In the manually created episodes, I had the theme music (by Kevin MacLeod) duck when the introduction started, then fade out completely over a few seconds. This was quite difficult to achieve with the command line, so in the end instead of a nice fading duck, I just abruptly drop the volume a second before the intro speech. It’s a compromise, but not a bad one. The SoX fade command fades the music completely out a few seconds after that.

Final result

Here’s a summary of the overall process, with extra detail.

  1. Set up
    1. Ask user for episode number and title.
    2. Provide pre-created audio parts (old bits, or record new bits).
    3. Set standard filenames to use
    4. Set variables to use.
  2. Create audio files
    1. Generate speech parts using espeak and provided episode number and title.
    2. Generate logotone.
      1. Generate random beeping using SoX.
      2. Generate logotone speech using espeak.
      3. Mix together using SoX.
    3. Generate intro with music
      1. Drop volume of theme music 20 seconds in (just after the drums start) using SoX.
      2. Add silence of about 21 seconds to start of intro speech SoX.
      3. Mix together using SoX.
  3. Create artwork
    1. Generate logo using ImageMagick.
    2. Generate background image using ImageMagick to create rays and a big episode number.
    3. Generate artwork text using using ImageMagick and provided episode number and title.
    4. Combine artwork and text elements using ImageMagick.
  4. Feed audio parts to SoX, which concatenates them into a WAV file, in the following order:
    1. episode number speech
    2. intro with music (“Hello, and welcome…”)
    3. logotone
    4. part 1
    5. logotone
    6. part 2
    7. logotone
    8. part 3
    9. logotone
    10. outro (“That’s all…”)
    11. music and credits
  5. Convert WAV to MP3 file using SoX.
  6. Tag MP3 with artwork and other information (artist, album) using eyeD3.
  7. Apply compressor to improve audio balance and quality.
  8. Delete temporary files.

Result

The resulting file has all the right parts, sounds good, the graphics do the job, and the whole thing only takes about 15 seconds to generate. I’m pleased with the result, and I look forward to changing the script to take some recorded podcast content and combine it with the automatically generated stuff. That will be the real test, and the whole point of this exercise.

Thoughts

One of the fun parts of the Coiled Spring was the creation of all the fun little bits and pieces, which would differ from episode to episode. Will they be sacrificed in this new drive for efficiency? No, they will remain, when I get the chance to make them, but I don’t want to have them get in the way of actually releasing material. I’d rather have a bunch of cookie-cutter episodes with similar structures than nothing at all. And as I become more proficient with the tools, maybe new features will be added to keep things interesting.

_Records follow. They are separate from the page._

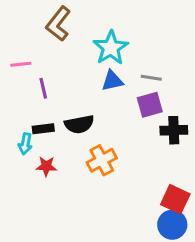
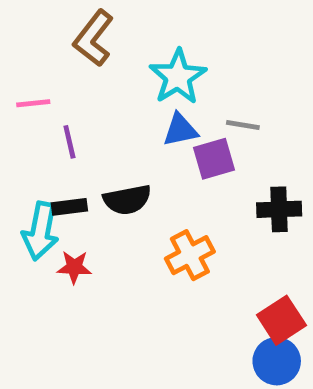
purple square: (150, 105) -> (214, 159), moved
cyan arrow: (25, 144) -> (40, 231), size x1.6
orange cross: (102, 160) -> (190, 255), moved
red square: (175, 199) -> (281, 320), turned 32

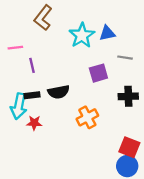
gray line: (243, 125) -> (125, 58), moved
blue triangle: (180, 130) -> (107, 33), moved
red square: (281, 320) -> (129, 147), turned -35

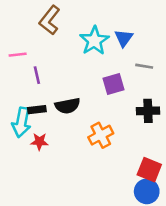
blue triangle: (107, 33) -> (124, 38), turned -42

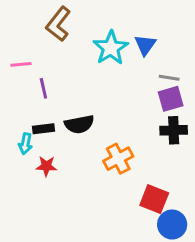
purple square: (113, 84) -> (171, 99), moved
cyan arrow: (21, 122) -> (25, 144), size x0.6
red square: (149, 170) -> (154, 199), moved

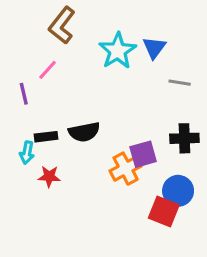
pink line: (21, 64) -> (48, 70), moved, turned -42
purple line: (43, 88) -> (24, 94), moved
purple square: (171, 99) -> (143, 154), moved
blue circle: (172, 225) -> (178, 191), moved

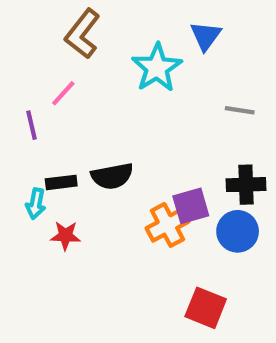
blue triangle: (154, 48) -> (206, 36), moved
blue circle: (178, 191) -> (238, 231), moved
red square: (164, 211) -> (206, 308), moved

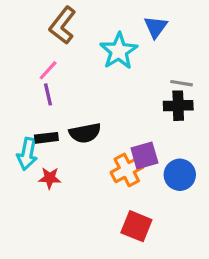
purple line: (31, 125) -> (48, 94), moved
black cross: (246, 185) -> (178, 106), moved
cyan arrow: (36, 204) -> (27, 154), size x1.4
red square: (206, 308) -> (136, 226), moved

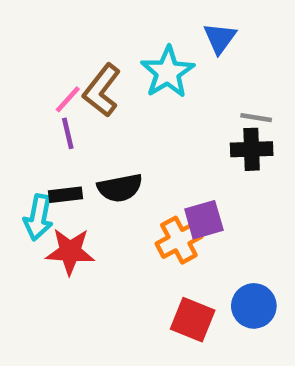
brown L-shape: (62, 25) -> (102, 90), moved
blue circle: (180, 175) -> (254, 306), moved
red star: (50, 178) -> (70, 251), size x1.5

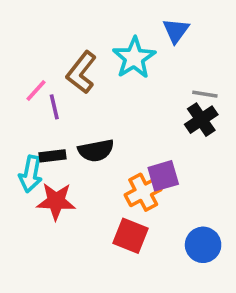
pink line: (68, 99) -> (36, 91), moved
black cross: (252, 149) -> (201, 120), turned -32
red square: (193, 320) -> (130, 236), moved

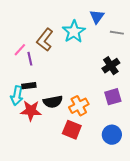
gray line: (205, 94) -> (117, 33), moved
black semicircle: (96, 150) -> (53, 102), moved
purple square: (163, 176) -> (113, 97), moved

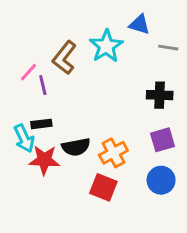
blue triangle: (97, 17) -> (139, 24), turned -49
black cross: (111, 66) -> (160, 95), turned 36
cyan arrow: (17, 96) -> (24, 138), turned -36
blue circle: (112, 135) -> (161, 180), moved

In the meantime, I will use this new system to bash out (geddit???!?!) some episodes while I have the urge.

What’s Next?

I’m sure the script as it stands has some inefficiencies in it. I have some items I would like to fix if I get the chance, or if anyone fancied lending me a hand.

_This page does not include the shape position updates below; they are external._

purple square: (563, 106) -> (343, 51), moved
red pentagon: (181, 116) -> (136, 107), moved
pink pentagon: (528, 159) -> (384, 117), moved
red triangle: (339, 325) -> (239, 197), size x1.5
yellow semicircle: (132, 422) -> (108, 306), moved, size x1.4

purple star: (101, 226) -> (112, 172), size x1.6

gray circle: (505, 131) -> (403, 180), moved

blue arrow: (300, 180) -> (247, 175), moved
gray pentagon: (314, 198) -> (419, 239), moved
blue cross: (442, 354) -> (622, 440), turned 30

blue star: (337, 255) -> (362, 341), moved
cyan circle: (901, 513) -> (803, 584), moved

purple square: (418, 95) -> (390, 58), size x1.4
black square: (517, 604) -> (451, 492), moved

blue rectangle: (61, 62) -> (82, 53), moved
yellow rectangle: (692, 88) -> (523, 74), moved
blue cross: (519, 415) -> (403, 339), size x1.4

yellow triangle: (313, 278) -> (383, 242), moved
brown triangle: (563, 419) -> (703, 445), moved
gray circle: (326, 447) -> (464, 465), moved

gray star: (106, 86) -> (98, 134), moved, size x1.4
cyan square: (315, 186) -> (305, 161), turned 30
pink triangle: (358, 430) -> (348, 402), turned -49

  • Get rid of so many temporary files by using pipes and other things to feed results of one command to another command directly
  • Tweak the settings to make the voice a little better (the espeak voice, obviously, ahem)
  • Tweak the compression settings to improve the audio quality.
  • Tweak the sample rate to improve the audio quality.
  • Generate multiple logotones instead of just having one repeated. Perhaps say, “End of Part 1 of the Coiled Spring” etc. Use different random beeps in each one, or even a different sound effect.
  • Put the reused files in a different directory, and create the new files in their own directory. This is tricky with bash.
  • Get the script to open a browser, go to OpenStreetMap, find a relevant place (maybe ask for a location (or just a URL to be simple)), use a command-line screenshot tool to grab the map, use ImageMagick to manipulate the image (rotate, crop, filter), and then use that as a background. Maybe just provide a map image, and randomly crop it for each episode.